Re: 2/2
Turning, you tick your head and the wolf rushes to follow you as you head East once more. You'll have to catch something on the way back, there is nothing for you in the West. Even though the ground is dead and there is no sign of life except for you and the wolf, you keep that bow clutched tight in your hand. White knuckled. There is a determination not to stop until you find something, and it pushes you forward to the point of dehydration and exhaustion. You gave the last of your water to the wolf several miles back, but even he is panting now. There is a brook slightly to the North, and you head in that direction with the awareness that you simply can't afford to go thirsty. It is only a half mile out of the way, and by the time you reach its bank, you are flushed and soaked through with sweat. The temperature is warm this evening, and you know it is far too early in the year for so many of the trees to look so vacated. You don't recall the black leaves originating back this far, but you try not to think about it when you drop to your knees by the water and draw some of it up into your hands. The wolf at your side whines a pitiful sound and you give him a tired glance while gesturing to the river, "Well, go on then." He has to be thirsty, but his whining continues and his teeth nip at your sleeve and pull on your arm in a ferocity that refuses to let go. He drags you half back against the bank, and the water slips through your fingers when you shake loose from him. He does not relent; his nips turn to bites, and he growls at you in a way that is entirely foreign. Glancing up, you take in the sight of the brook for the first time. The full extent of it, where the water bubbles over rocks and moss-covered boulders further down, skinny twigs protrude from the shallow banks and it is only upon standing, upon advancing, that you see things are not what they seem. The rocks are dozens of dead birds, the mossy boulders are rotting bears curled in on themselves, the twigs are antlers rising out of the water where bucks lie and the water rushes over their pelts. Gurgling, it almost sounds like laughter.

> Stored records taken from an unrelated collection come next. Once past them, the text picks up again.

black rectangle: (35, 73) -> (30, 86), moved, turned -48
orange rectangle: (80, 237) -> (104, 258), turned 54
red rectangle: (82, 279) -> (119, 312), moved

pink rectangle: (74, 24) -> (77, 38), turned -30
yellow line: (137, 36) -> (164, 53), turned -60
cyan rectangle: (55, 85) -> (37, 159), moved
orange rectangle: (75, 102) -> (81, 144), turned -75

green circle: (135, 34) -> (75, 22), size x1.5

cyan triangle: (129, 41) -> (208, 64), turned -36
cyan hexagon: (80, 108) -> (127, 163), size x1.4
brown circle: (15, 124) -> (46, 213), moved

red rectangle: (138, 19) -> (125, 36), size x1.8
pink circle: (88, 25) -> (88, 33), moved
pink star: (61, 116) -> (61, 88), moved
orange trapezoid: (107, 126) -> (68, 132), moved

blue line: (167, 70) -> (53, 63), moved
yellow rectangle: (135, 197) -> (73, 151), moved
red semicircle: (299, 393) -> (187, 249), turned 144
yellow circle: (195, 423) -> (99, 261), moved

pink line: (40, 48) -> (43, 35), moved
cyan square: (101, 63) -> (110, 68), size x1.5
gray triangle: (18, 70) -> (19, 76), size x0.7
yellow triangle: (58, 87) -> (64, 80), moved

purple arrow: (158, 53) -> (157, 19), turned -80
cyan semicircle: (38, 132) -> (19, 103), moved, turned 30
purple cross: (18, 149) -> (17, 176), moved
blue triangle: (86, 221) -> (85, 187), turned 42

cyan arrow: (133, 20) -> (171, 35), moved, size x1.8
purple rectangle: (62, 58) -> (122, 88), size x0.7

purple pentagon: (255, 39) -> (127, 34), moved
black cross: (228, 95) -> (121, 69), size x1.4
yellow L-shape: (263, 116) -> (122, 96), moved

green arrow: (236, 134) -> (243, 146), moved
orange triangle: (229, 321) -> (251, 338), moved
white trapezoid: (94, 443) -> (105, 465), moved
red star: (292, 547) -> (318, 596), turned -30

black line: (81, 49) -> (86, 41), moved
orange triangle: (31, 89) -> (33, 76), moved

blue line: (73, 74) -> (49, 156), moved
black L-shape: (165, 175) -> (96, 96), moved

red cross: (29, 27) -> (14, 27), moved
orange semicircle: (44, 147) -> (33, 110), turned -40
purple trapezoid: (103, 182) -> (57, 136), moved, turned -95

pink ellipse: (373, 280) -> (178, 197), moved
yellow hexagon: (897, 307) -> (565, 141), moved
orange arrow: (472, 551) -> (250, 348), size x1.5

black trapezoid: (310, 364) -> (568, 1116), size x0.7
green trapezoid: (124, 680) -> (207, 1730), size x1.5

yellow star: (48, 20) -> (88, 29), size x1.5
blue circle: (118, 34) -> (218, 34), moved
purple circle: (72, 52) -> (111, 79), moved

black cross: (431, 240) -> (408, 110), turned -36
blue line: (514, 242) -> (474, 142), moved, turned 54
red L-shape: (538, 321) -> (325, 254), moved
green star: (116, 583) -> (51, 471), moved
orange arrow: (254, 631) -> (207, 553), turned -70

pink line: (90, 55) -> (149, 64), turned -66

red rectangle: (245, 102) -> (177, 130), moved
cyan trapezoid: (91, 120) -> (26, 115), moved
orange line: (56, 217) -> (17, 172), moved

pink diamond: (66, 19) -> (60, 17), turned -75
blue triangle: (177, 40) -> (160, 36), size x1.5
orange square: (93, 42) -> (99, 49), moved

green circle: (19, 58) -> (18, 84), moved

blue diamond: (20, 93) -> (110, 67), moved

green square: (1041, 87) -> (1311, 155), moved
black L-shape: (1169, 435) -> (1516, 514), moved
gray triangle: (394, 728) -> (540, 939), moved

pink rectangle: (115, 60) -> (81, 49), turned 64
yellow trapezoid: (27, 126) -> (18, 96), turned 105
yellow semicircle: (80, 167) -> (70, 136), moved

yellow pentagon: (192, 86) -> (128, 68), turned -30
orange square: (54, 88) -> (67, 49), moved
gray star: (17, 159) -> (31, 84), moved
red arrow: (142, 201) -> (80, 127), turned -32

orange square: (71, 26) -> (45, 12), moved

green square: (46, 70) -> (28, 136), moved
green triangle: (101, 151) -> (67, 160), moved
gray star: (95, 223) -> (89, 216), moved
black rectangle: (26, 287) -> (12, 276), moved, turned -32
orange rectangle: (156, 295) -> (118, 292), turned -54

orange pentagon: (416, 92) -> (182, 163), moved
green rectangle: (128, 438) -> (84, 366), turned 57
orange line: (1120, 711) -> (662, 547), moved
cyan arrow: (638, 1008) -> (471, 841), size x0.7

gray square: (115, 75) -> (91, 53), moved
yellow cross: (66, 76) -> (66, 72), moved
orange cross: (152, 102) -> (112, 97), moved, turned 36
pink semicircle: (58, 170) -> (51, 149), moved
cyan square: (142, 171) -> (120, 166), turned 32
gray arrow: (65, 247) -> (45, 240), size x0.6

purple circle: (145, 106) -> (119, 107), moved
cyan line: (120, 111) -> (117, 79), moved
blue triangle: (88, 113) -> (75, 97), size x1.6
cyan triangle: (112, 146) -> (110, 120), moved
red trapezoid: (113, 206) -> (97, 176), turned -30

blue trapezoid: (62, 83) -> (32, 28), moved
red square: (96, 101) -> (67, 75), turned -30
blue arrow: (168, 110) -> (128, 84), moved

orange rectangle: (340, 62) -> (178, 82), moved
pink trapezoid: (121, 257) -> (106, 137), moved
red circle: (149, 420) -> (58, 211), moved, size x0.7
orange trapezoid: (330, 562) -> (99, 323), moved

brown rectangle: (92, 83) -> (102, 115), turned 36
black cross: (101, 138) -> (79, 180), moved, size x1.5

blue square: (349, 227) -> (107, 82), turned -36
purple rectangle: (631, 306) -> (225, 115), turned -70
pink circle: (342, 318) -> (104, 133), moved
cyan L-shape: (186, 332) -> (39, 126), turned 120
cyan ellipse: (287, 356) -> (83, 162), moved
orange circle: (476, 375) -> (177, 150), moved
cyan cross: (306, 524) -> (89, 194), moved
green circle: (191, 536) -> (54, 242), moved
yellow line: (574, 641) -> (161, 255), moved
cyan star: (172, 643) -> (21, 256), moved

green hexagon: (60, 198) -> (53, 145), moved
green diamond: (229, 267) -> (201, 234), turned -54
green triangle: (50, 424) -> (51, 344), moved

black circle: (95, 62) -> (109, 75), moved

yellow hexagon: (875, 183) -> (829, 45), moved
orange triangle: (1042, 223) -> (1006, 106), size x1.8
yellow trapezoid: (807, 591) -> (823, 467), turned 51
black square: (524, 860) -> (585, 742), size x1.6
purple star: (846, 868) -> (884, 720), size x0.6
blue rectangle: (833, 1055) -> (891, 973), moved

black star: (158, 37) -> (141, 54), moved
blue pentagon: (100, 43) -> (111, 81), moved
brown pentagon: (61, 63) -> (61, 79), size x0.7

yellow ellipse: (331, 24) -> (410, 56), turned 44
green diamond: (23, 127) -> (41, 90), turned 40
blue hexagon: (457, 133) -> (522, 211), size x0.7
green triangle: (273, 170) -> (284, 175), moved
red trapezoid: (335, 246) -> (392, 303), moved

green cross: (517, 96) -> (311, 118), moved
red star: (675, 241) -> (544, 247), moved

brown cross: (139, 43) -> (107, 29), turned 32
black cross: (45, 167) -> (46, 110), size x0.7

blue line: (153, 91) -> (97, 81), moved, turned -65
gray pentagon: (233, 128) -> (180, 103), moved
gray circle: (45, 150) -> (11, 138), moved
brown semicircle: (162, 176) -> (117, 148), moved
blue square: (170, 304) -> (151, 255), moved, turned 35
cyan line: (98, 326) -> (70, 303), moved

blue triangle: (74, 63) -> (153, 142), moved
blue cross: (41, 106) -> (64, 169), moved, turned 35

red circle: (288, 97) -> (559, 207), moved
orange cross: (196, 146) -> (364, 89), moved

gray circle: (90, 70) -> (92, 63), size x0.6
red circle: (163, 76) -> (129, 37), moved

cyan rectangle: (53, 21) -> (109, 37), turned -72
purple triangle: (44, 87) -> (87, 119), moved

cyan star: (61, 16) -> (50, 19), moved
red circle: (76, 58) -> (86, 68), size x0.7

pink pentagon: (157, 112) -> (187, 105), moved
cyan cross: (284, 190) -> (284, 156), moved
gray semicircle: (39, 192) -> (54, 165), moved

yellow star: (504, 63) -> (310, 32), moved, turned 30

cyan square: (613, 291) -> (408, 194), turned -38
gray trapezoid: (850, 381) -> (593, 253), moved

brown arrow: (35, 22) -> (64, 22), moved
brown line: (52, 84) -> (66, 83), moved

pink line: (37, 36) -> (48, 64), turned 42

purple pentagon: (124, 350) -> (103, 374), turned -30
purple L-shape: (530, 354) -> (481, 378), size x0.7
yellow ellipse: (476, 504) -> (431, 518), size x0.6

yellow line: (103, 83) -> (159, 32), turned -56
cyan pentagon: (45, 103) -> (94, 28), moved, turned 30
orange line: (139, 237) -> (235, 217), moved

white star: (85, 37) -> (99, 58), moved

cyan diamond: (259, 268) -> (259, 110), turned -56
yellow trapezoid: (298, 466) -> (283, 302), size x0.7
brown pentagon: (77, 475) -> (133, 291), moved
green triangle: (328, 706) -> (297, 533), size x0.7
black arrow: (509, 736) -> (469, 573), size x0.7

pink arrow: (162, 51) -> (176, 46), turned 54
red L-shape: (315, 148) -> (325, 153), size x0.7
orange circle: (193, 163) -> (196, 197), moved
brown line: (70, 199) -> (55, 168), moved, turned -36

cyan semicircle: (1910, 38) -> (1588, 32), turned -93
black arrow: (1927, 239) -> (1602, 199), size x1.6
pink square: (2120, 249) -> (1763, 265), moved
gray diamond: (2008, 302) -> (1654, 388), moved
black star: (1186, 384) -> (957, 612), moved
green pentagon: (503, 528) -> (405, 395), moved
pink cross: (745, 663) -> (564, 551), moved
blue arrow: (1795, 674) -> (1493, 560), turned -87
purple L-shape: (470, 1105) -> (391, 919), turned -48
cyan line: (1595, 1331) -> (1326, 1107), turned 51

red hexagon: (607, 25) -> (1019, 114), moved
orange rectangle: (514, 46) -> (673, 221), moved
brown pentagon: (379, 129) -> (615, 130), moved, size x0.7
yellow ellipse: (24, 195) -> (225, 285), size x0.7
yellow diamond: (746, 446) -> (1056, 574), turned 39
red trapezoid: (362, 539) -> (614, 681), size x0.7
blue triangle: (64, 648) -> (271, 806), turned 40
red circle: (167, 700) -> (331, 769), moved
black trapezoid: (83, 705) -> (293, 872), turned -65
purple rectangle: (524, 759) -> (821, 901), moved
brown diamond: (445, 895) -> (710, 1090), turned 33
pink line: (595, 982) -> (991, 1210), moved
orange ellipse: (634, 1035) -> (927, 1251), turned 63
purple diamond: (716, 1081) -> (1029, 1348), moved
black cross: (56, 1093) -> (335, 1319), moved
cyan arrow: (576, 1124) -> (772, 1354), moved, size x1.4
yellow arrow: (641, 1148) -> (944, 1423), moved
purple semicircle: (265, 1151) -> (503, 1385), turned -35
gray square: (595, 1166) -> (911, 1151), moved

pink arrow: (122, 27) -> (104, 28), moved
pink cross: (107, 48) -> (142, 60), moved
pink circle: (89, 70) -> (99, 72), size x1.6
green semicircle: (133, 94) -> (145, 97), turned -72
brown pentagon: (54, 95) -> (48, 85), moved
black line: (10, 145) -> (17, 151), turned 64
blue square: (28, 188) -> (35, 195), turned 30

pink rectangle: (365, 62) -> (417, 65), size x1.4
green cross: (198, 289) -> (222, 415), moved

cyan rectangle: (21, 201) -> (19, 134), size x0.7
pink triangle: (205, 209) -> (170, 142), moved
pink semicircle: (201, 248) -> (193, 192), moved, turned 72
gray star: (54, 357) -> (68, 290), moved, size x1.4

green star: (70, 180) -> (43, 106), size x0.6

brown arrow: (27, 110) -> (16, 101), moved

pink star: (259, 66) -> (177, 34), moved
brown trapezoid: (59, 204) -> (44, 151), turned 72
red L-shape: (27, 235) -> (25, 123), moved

Something is wrong, and despite your thirst, you take off at a hard run back into the East, back to home. You refuse to succumb to exhaustion or sleep, and the wolf at your side limps as you two carry forward through trees that fail to go green again, no matter how much closer to home you travel. The smell of soot and ash reaches you long before the treeline, and the worry that it brings is a spur in your side, driving you forward in a breakneck pace with your bow drawn. Breaching the treeline to your village, many of the houses are gone, reduced to nothing but smolders. Women and children weep in the streets, some men are dead on the ground while others seem to be missing completely.
You're still a young man and it doesn't make sense to you, war. You've heard about it, but can't fully fathom it even as you walk through your village on your way home. But home is not there, it's thatched roof is ashes and the stone walls are blackened. The wolf whines again, and you know that his home is the same. The forest gone to black, all the grinning ravens.